Piyasalarda yeni bir “normal” var
- S&P’ye göre artık risksiz bir yatırım aracı yok
- Yatırım felsefesinin temel yaklaşımını etkileyen bir karar
- Yeni normale alışmamız zaman alabilir
ABD’de kredi derecelendirme kuruluşlarından en azından bir tanesi(S&P) resmi olarak yatırımcılara risksiz varlık olmadığını düşündüğünü tebliğ etti. Bu, öyle yabana atılacak, küçümsenecek bir beyan değil. Riskten muaf getiri (risksiz faiz) çağdaş finansın temel kavramlarıdan sayılıyor. Risksiz varlık yok diye formüller veya teoriler hemen geçerliliklerini yitirmezler ama finans felsefesi ve bazı temel varsayımlar baskı altına girer.
Ey S&P, riskten muaf varlığın kredi notunu düşürürsen bütün fiyatları etkilersin
ABD bonolarının kredi notunu düşürülmesine karşı ilk anlardaki tepki tüm yatırım araçlarının istisnasız değer yitirmesi olacaktır. Böyle bir reaksiyon hem piyasalardaki panik ve kaos ortamına uygun görünür, hem de yatırımları analiz ederken kullanılan yaklaşımların matematiği ile de uyum içinde olur. En emin varsayılan yatırım aracının güvenilirliğine gölge düşmesi tüm yatırım araçlarına uyguladığımız iskonto oranlarının aynı miktarda artması anlamına gelir ki bu da ya bugünkü fiyatların düşmesi ile mümkün olur ya da bu yatırımlardan beklenen gelirlerin aynı oranda yükselmesi ile.
Fakat, iskonto oranlarında aynı anda ve topyekün bir artış, olabilecek senaryoların içinde en basiti.

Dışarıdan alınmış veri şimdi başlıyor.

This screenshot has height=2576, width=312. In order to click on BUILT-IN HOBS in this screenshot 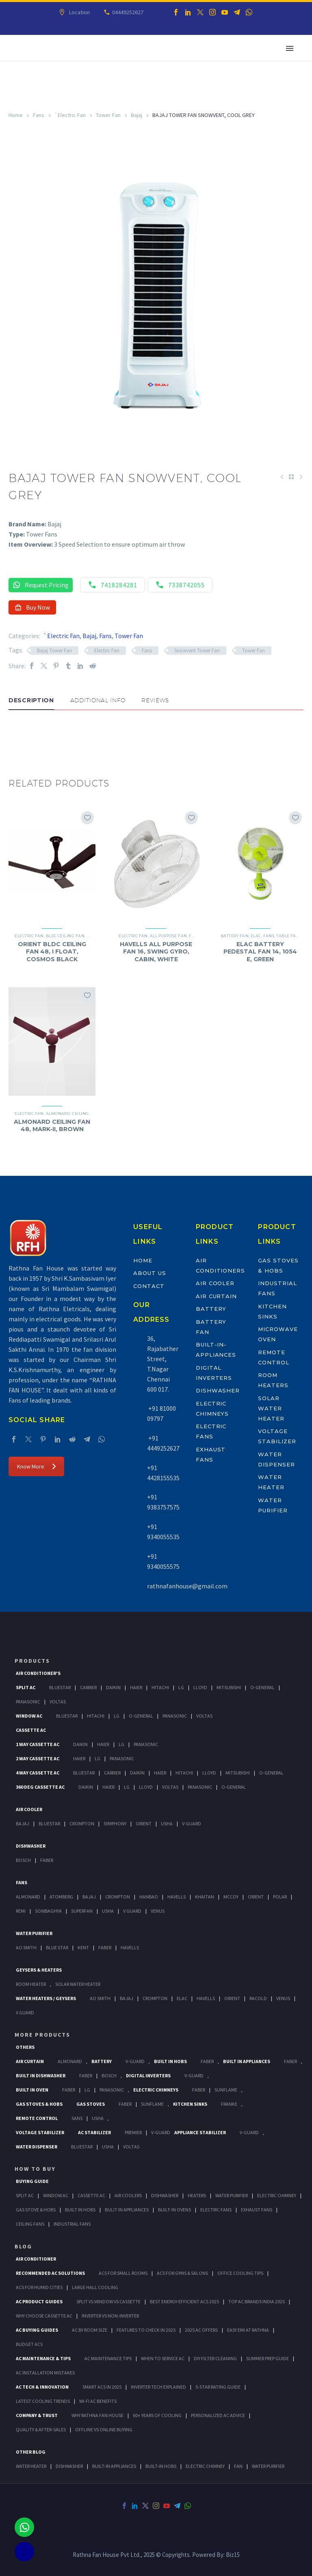, I will do `click(160, 2466)`.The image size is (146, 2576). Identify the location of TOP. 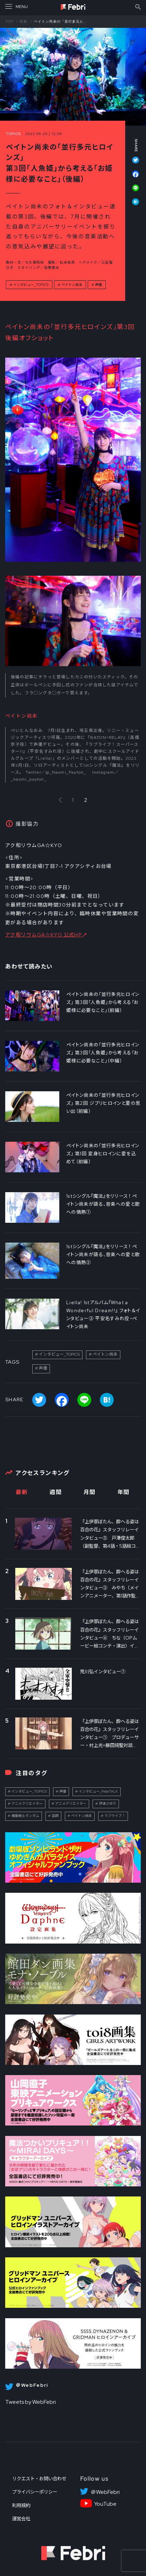
(9, 21).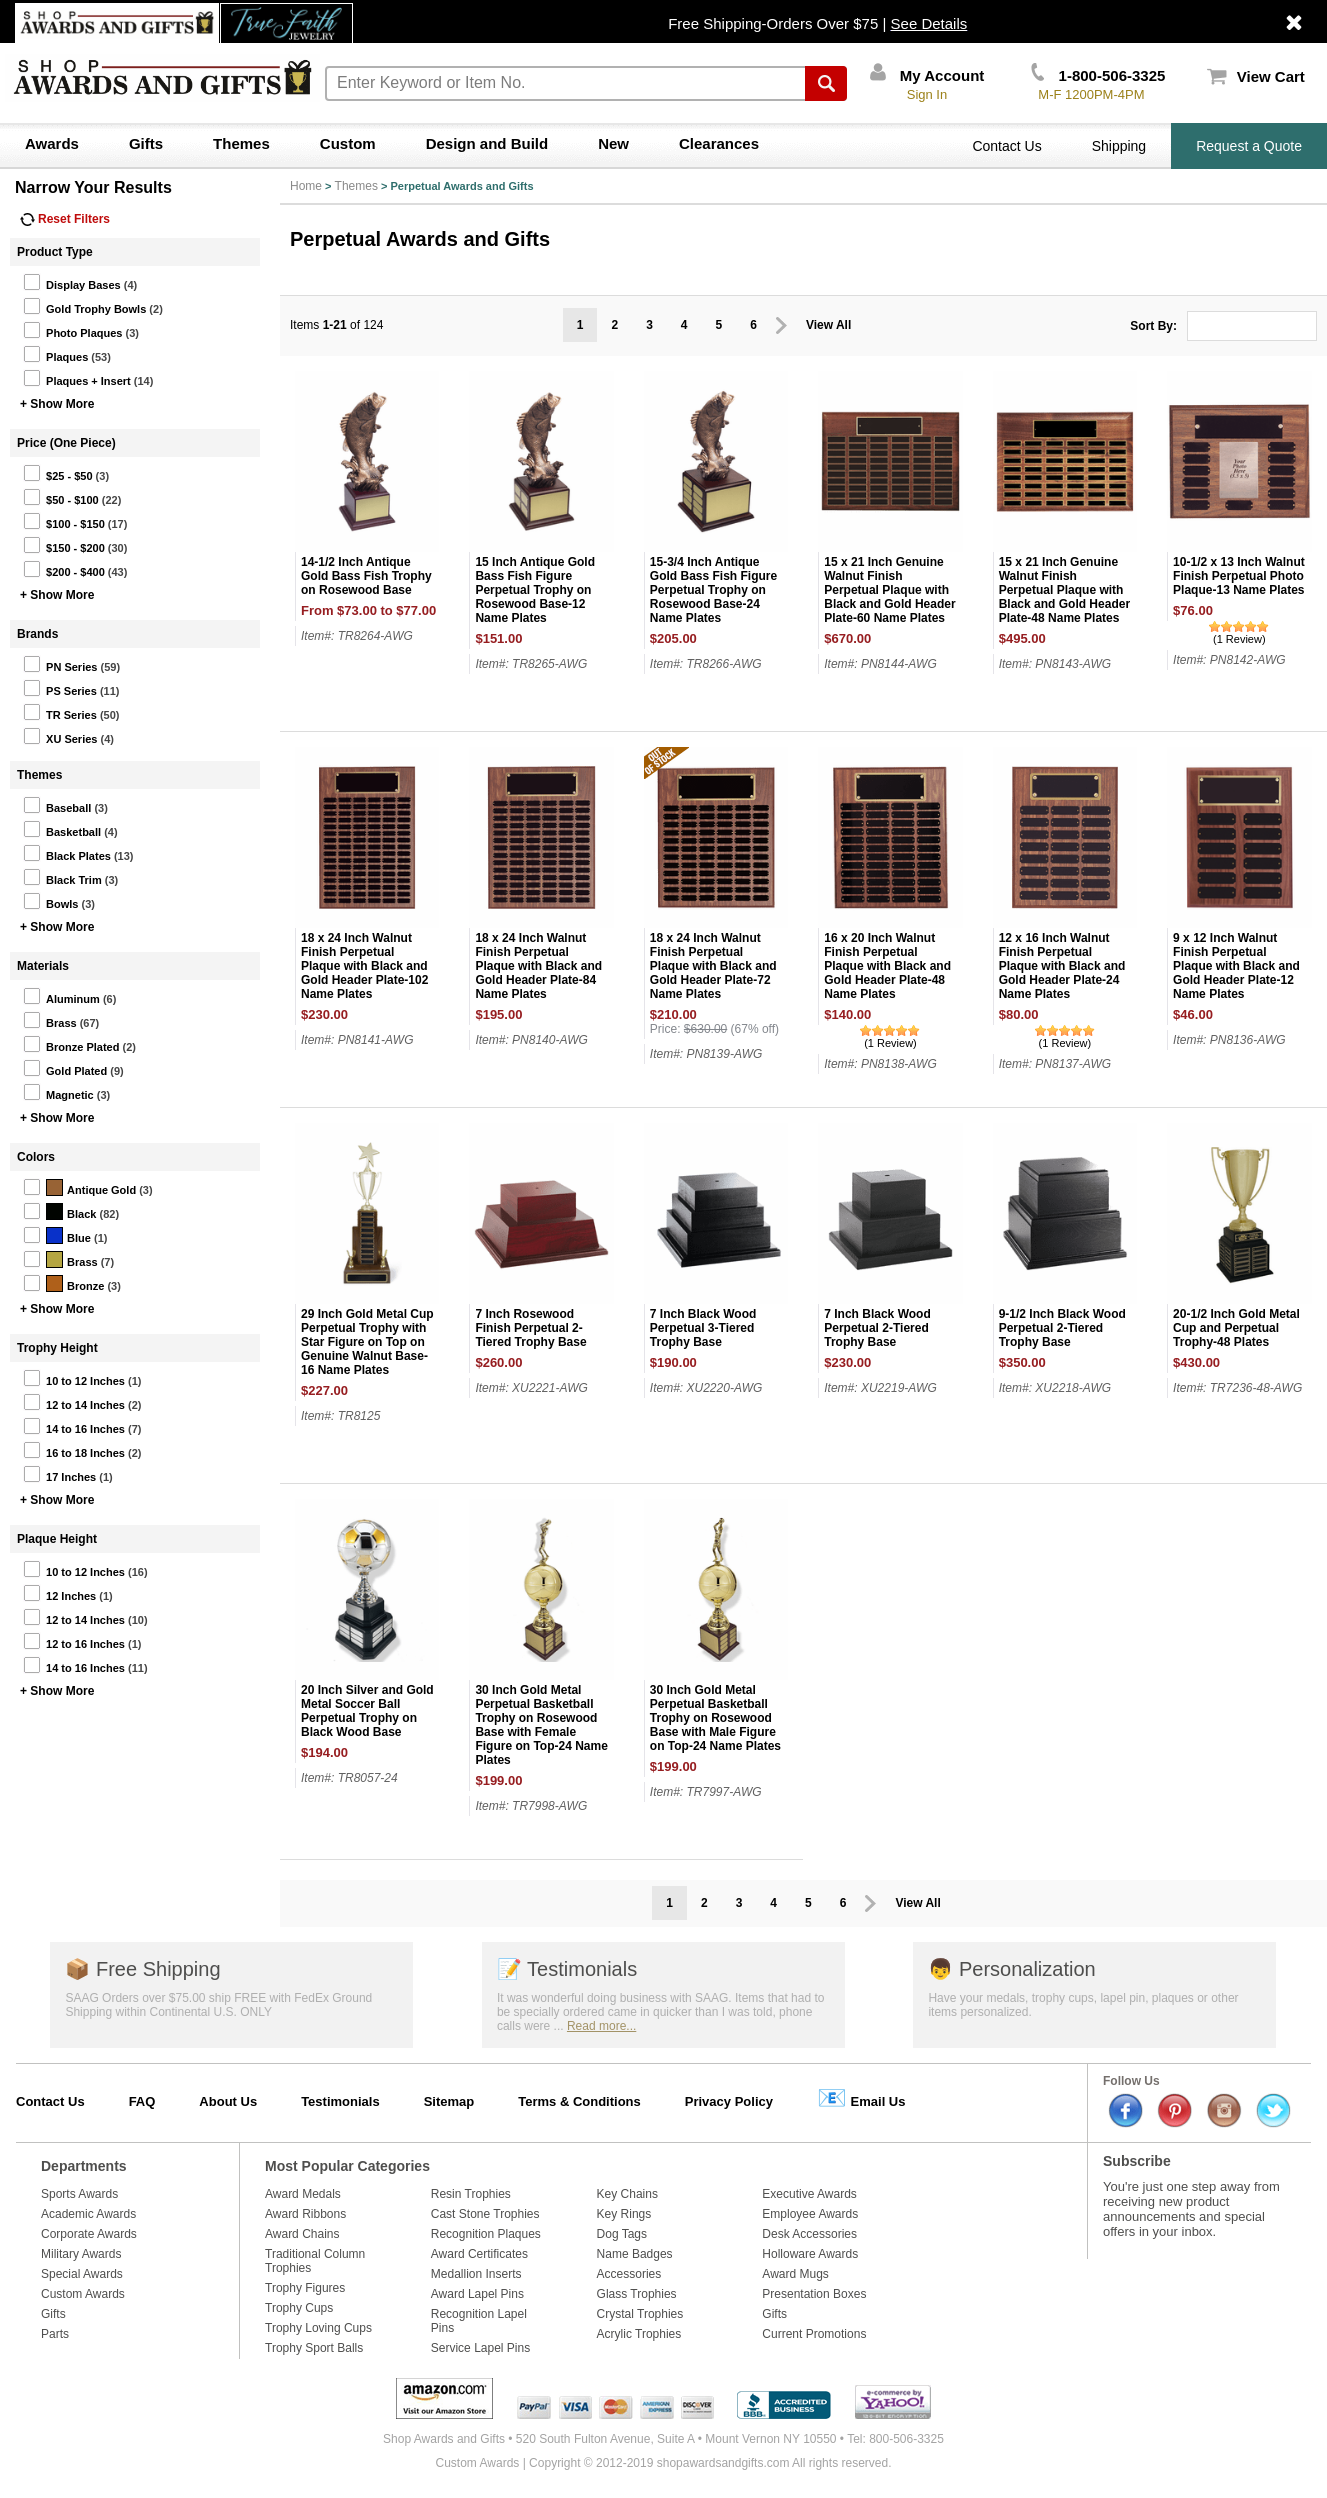 The width and height of the screenshot is (1327, 2498). Describe the element at coordinates (479, 2321) in the screenshot. I see `Recognition Lapel Pins` at that location.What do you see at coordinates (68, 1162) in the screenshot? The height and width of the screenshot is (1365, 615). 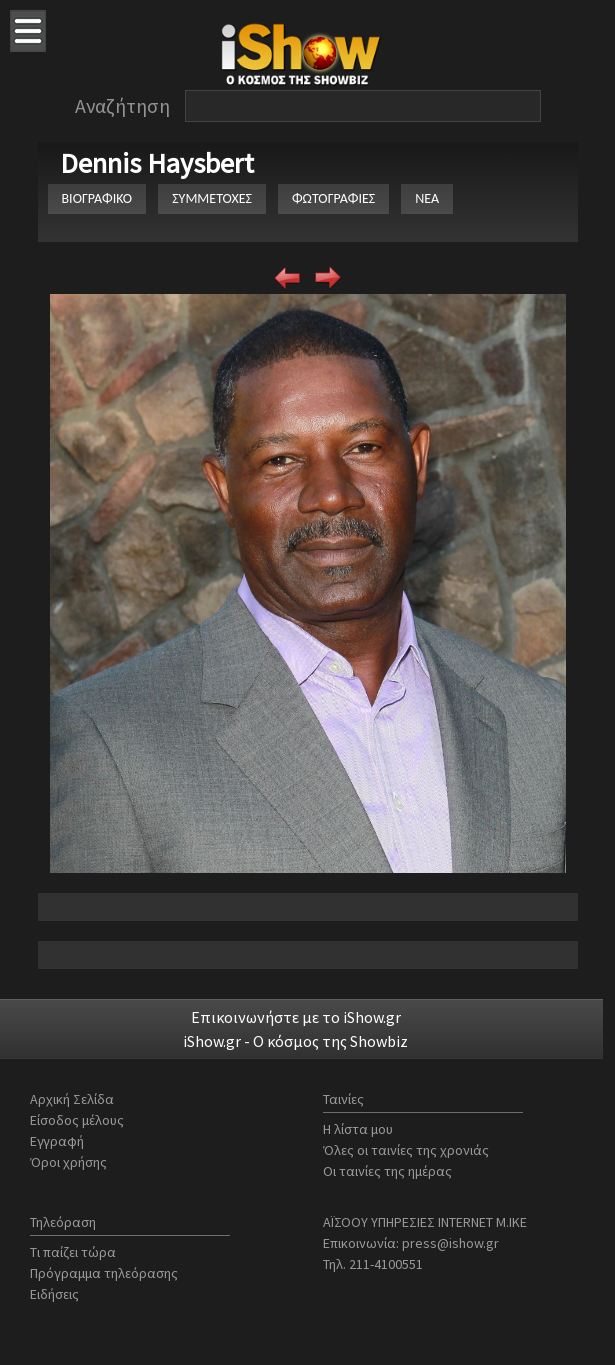 I see `Όροι χρήσης` at bounding box center [68, 1162].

Mesela, hisse senetlerini değerlendirirken göz önune aldığımız parametrelerden biri de net kardır. Karın büyüme hızı da en az iskonto faizi kadar önemlidir. Bu büyümede bir düşme veya yavaşlama hisse fiyatlarını da olumsuz etkiler.
Öte yandan farklı varlıkların birbirleri ile olan ilişkilerinde bir değişiklik olmaz. ABD’nin kredi notunun düşürülmesi yatırımcıların risk iştahını olumsuz etkileyebilir ama hisse senetleri ile bonolar arasındaki göreceli sıralamayı etkilemez.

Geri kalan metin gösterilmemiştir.